The pipeline logs every conflict to a conflicts.jsonl file. After each full run, I review the top conflicts manually — usually about 50-80 entries need human judgment.
Static Site Architecture
The website generates 5,178 static pages — 3,534 book pages, 1,615 author pages, and 29 category pages. Astro’s content collections handle this cleanly. Each book is a JSON entry in a collection, and Astro generates a page for each one at build time. The full build takes about 28 seconds on my M1 MacBook — roughly 185 pages per second.
Search uses Pagefind, which builds a client-side search index at compile time. The index for 3,534 books is about 400KB compressed — small enough to load on first search interaction without noticeable delay.

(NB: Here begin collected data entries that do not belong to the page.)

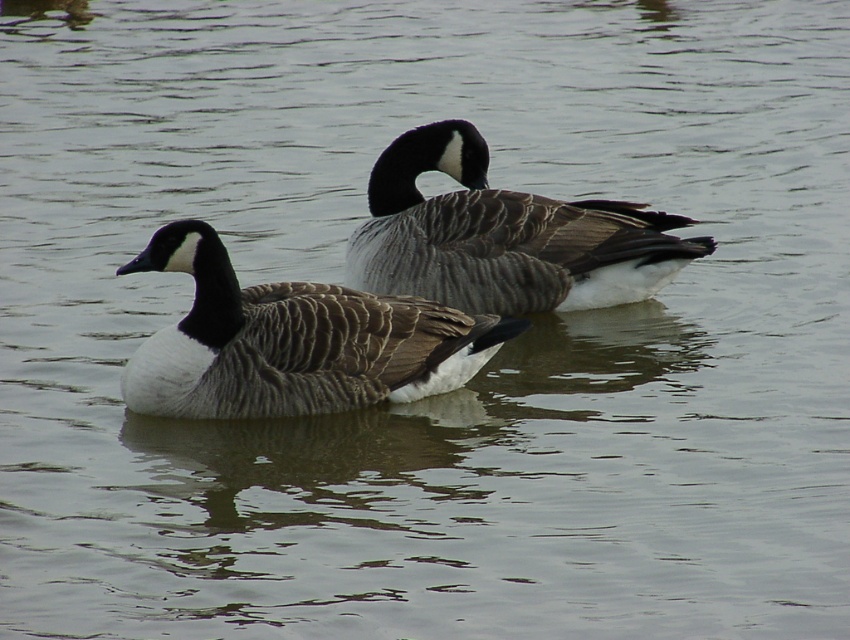 From the picture: Can you confirm if brown textured goose at left is positioned to the left of gray feathered goose at center?

Indeed, brown textured goose at left is positioned on the left side of gray feathered goose at center.

Between point (165, 246) and point (386, 157), which one is positioned behind?

The point (386, 157) is behind.

Is point (298, 314) less distant than point (465, 269)?

Yes.

Locate an element on the screen. The width and height of the screenshot is (850, 640). brown textured goose at left is located at coordinates (293, 340).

Reading progress is stored in localStorage — no account needed, no server, completely private. The downside is it doesn’t sync across devices, but that’s a tradeoff I’m comfortable with.
What I’d Do Differently
The CSV format is limiting. As the enrichment pipeline grew, the input CSV became a bottleneck. Fields like “reading notes” and “personal rating” don’t fit cleanly into flat columns. I should have started with JSON or YAML input from day one.
Cover image quality is inconsistent. Despite the resolution scoring, about 10% of books have low-quality or missing covers. A future version should generate placeholder covers with the title and author name when no good image exists.
Category taxonomy is manual. I hand-assign categories from a fixed list of 29. Some books belong in multiple categories. A proper tagging system would be more flexible than single-category assignment.
The Numbers
- 3,534 books across 29 categories
- 1,615 unique authors with Wikipedia bios
- ~40% of books link to free reading options (Gutenberg/LibriVox)
- 5,178 static pages generated in 28 seconds
- 6 API sources with exponential backoff and local caching
- ~50-80 manual conflict reviews per full enrichment run
The repo is at github.com/williamzujkowski/tsundoku. The enrichment pipeline is reusable — if you have a CSV of books, you can build your own digital bookshelf.